## WHAT THIS TASK INVOLVES
Whenever a line in the data contains "datas", show that line.

INPUT FOR THIS TASK below:

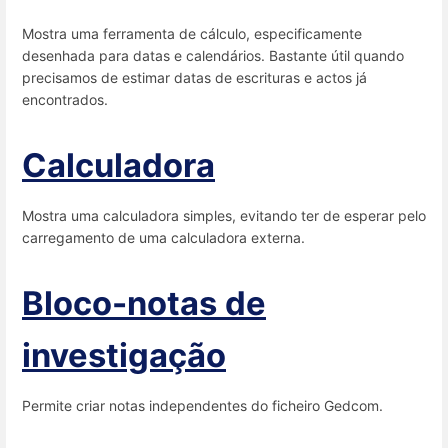
Mostra uma ferramenta de cálculo, especificamente
desenhada para datas e calendários. Bastante útil quando
precisamos de estimar datas de escrituras e actos já
encontrados.
Calculadora
Mostra uma calculadora simples, evitando ter de esperar pelo
carregamento de uma calculadora externa.
Bloco-notas de
investigação
Permite criar notas independentes do ficheiro Gedcom.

End of INPUT FOR THIS TASK.

## YOUR RESPONSE
desenhada para datas e calendários. Bastante útil quando
precisamos de estimar datas de escrituras e actos já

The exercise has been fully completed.